AccueilInterviewTunis : Les hauts cadres de l’Etat se rebiffent !

Tunis : Les hauts cadres de l’Etat se rebiffent !

En l’absence d’une vision claire quant aux dossiers primordiaux de la réforme administrative, Miled Achour, président du Syndicat National des Conseillers des Services Publics. (SNCSP) estime que la priorité du prochain gouvernement présidé par Mehdi Jomaa serait de garantir la neutralité et l’impartialité de l’administration publique en optimisant les choix par la définition précise des tâches et des profils adéquats. Interview :

Dans le communiqué rendu public par le syndicat que vous présidez à l’occasion de la journée internationale de la lutte contre la corruption, vous avez soulevé des problèmes au niveau du système de gestion publique. Quelle est votre lecture de la situation actuelle du système de gestion au sein de l’administration publique tunisienne ?

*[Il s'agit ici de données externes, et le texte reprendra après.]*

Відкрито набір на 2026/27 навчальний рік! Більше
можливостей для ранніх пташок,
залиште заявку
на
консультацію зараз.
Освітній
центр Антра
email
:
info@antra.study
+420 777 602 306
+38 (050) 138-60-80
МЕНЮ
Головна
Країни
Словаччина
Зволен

Partant d’un constat général partagé par un grand nombre d’usagers des services publics et de fonctionnaires et qui se résume dans l’impression que rien n’a changé ou pour le moins pas grand chose dans les défaillances de l’administration tunisienne, nous pouvons avancer sans risque de tomber dans le fatalisme que la sphère de gestion dans le système administratif tunisien connaît une crise à plusieurs niveaux dont on peut dénombrer quelques uns. Un premier niveau réside dans l’absence d’une volonté expresse et d’une vision claire quant aux dossiers primordiaux de réforme administrative, de modernisation du système de gestion et de la refonte de la fonction publique. Pire encore, on assiste, depuis quelques temps, à une négligence de la nécessité de promouvoir la sphère de gestion administrative à laquelle on tente d’imputer à tort et à raison le fardeau de tous les maux du passé en contrepartie d’une focalisation croissante sur la promotion de la sphère de contrôle sans pour autant avoir une stratégie claire à ce niveau vu le fractionnement des entités de contrôle, ce qui amène à des interrogations quant à l’efficacité de ce système.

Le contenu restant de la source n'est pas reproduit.